Die Waffenruhe in der Ukraine ist brüchig. Nun sollen Separatisten den Flughafen von Donezk angegriffen haben. Gleichzeitig hat Moskau eigenmächtig einen zweiten Hilfskonvoi in die Ostukraine geschickt.

Ein zweiter russischer Konvoi hat in der Nacht die Grenze zur Ukraine passiert.
Ein zweiter russischer Konvoi hat in der Nacht die Grenze zur Ukraine passiert.Foto: AFP

Die ukrainische Armee hat nach eigenen Angaben einen Angriff prorussischer Separatisten auf den Flughafen von Donezk abgewehrt. Zahlreiche Rebellen unterstützt von sechs Panzern hätten am Freitag einen Angriff auf den Flughafen gestartet, der von den Soldaten abgewehrt worden sei, teilten die ukrainischen Streitkräfte am Samstag mit. Der Angriff ereignete sich demnach am Freitagabend gegen 19.30 Uhr Ortszeit. Für die Ostukraine gilt seit etwas mehr als einer Woche eine Waffenruhe, die bislang weitgehend eingehalten wurde. Beide Seiten hatten sich jedoch seit Inkrafttreten hin und wieder gegenseitig für Verstöße verantwortlich gemacht.

Neuer russischer Konvoi

In der vergangenen Nacht passierte unterdessen eine Kolonne von rund 200 Fahrzeugen nach Angaben des russischen Zolls bei der russischen Ortschaft Donezk die Grenze zwischen Russland und der Ukraine. Zur Ladung des Konvois gehören demnach Medikamente, Lebensmittel und Stromgeneratoren - alles in allem rund 2000 Tonnen Hilfsgüter. Eine Stellungnahme aus Kiew lag zunächst nicht vor. Bewohner von Lugansk begrüßten die mit russischen Fahnen geschmückten Fahrzeuge und manche weinten vor Freude, wie die Agentur Itar Tass meldete. „Damit hat Russland zum zweiten Mal die Verantwortung auf sich genommen“, kommentierte das Staatsfernsehen in Moskau. Ein erster russischer Konvoi mit mehr als 250 Lastwagen war am 22. August unter Protest Kiews ohne Erlaubnis der ukrainischen Behörden über die Grenze gefahren.

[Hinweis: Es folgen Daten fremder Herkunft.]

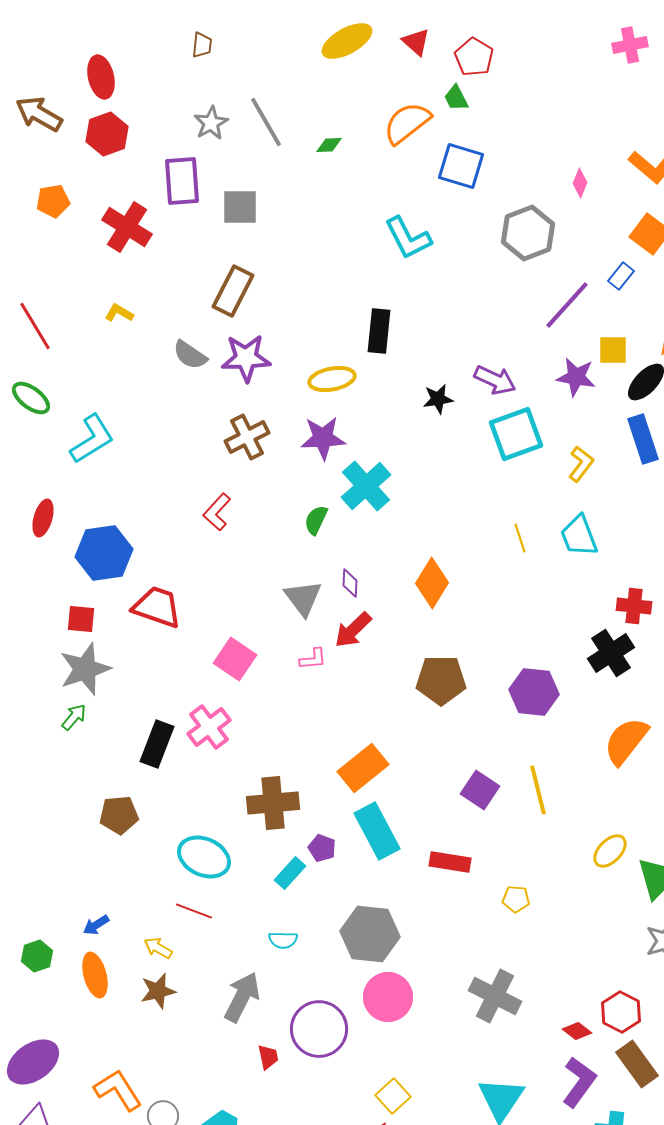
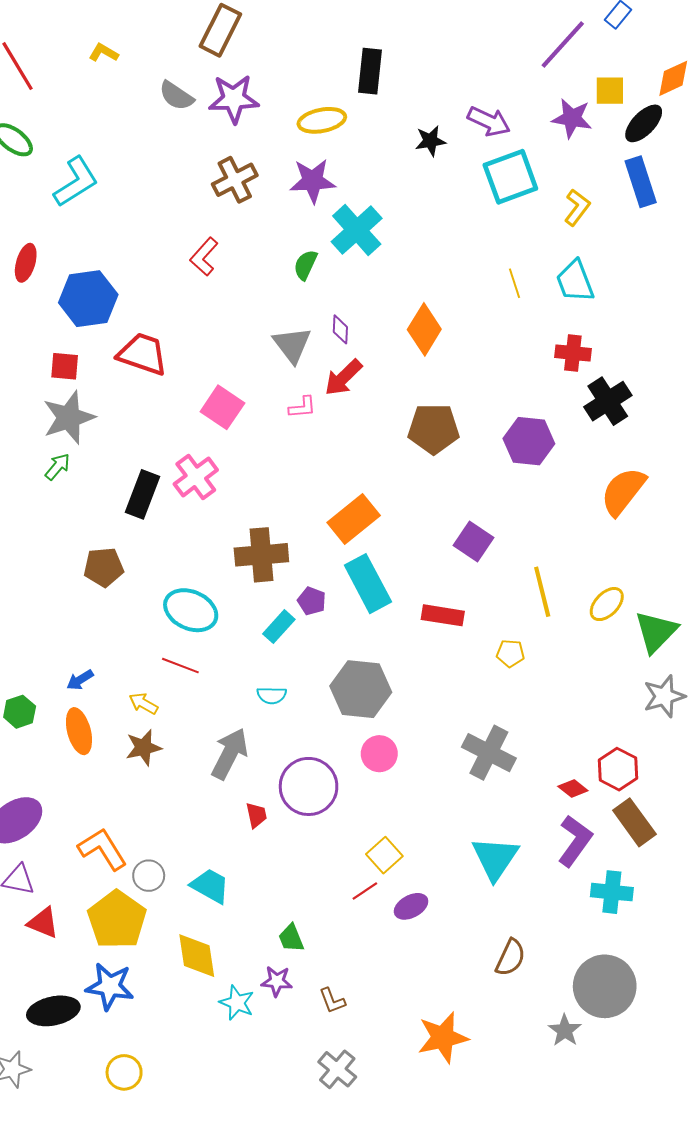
red cross: (634, 606) -> (573, 353), moved
yellow line: (538, 790) -> (542, 592), moved
pink circle: (388, 997) -> (379, 754), size x0.7

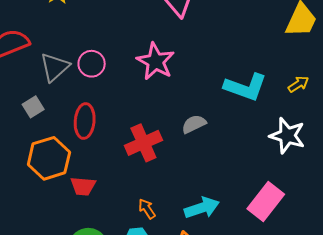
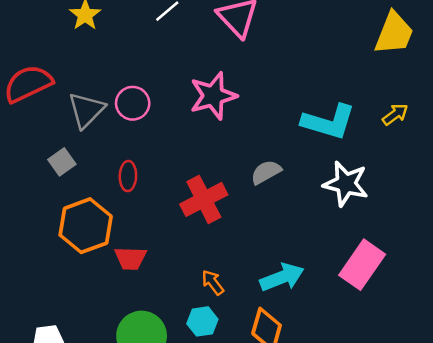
pink star: (155, 61) -> (213, 96), turned 30
red ellipse: (85, 121) -> (128, 176), size x0.7
white star: (287, 136) -> (346, 184), moved

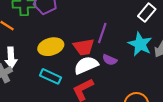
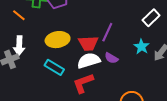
cyan star: (140, 44) -> (141, 47), size x0.7

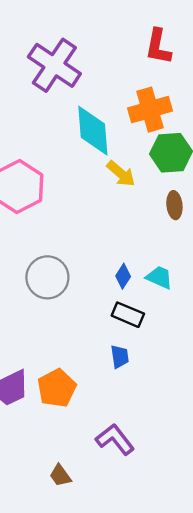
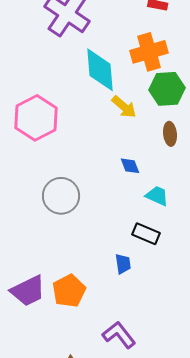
blue diamond: (123, 276) -> (130, 166), moved, turned -55
black rectangle: (128, 315) -> (146, 234), moved

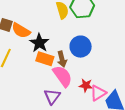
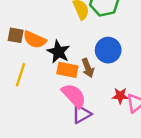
pink semicircle: (62, 76) -> (74, 96), moved
purple triangle: (52, 96) -> (82, 114), turned 30

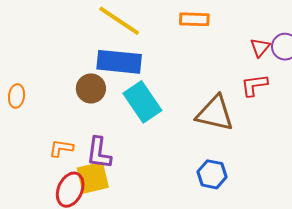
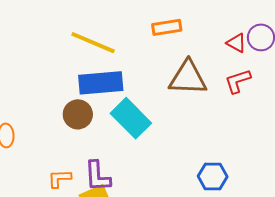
red triangle: (260, 47) -> (236, 43), turned -30
brown triangle: (215, 113) -> (188, 78), moved

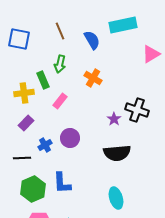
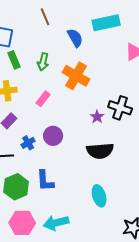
brown line: (60, 31) -> (45, 17), moved
orange cross: (93, 78) -> (76, 76), size x1.5
green rectangle: (43, 80) -> (14, 60), moved

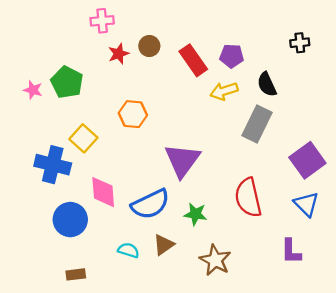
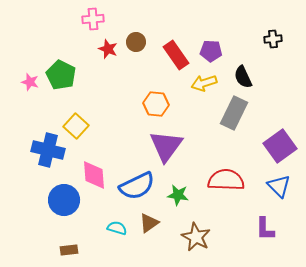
red star: (119, 54) -> (108, 49), turned -30
orange hexagon: (133, 114) -> (156, 104), moved
red semicircle: (248, 198) -> (226, 180), turned 105

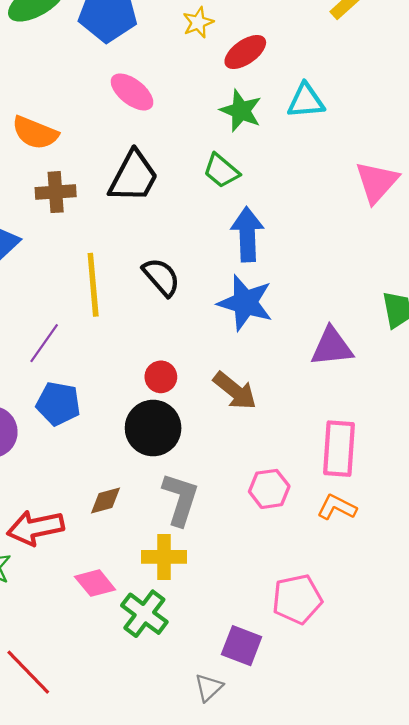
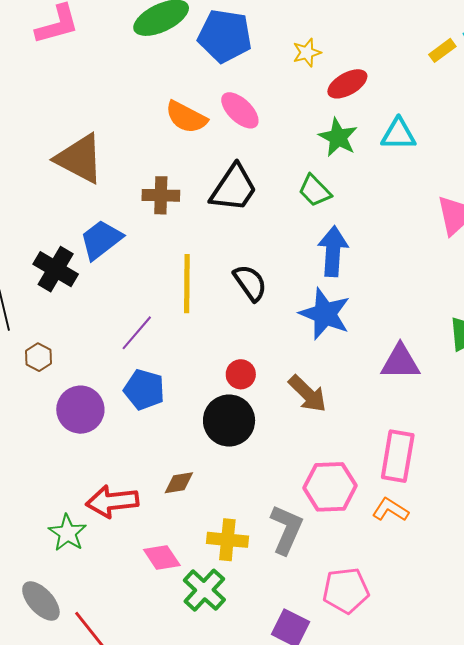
orange semicircle: (35, 133) -> (186, 117), moved
pink hexagon: (269, 489) -> (330, 487), size x1.4
gray L-shape: (180, 499) -> (286, 529), moved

Das Rote Kreuz ist nicht dabei

Die russische Regierung hatte nach Beginn der Waffenruhe zwischen ukrainischem Militär und prorussischen Separatisten vor einer Woche weitere Hilfslieferungen für das Konfliktgebiet angekündigt.

Unklar war ukrainischen Medien zufolge, ob diesmal auch Beamte der Ukraine und Mitarbeiter der Organisation für Sicherheit und Zusammenarbeit in Europa (OSZE) an der Abfertigung der Lastwagen beteiligt waren. Das Internationale Rote Kreuz begleitete den Konvoi nach eigenen Angaben nicht.

Der erste Konvoi war umstritten

Moskau hatte Mitte August einen ersten Hilfskonvoi ohne Zustimmung der ukrainischen Regierung in die von prorussischen Rebellen kontrollierten Gebiete geschickt. Die Lastwagen hatten tagelang an der Grenze festgesteckt und erst am 22. August ihr Ziel erreicht. Die Ukraine und die Europäische Union verurteilten das eigenmächtige Vorgehen Russlands damals.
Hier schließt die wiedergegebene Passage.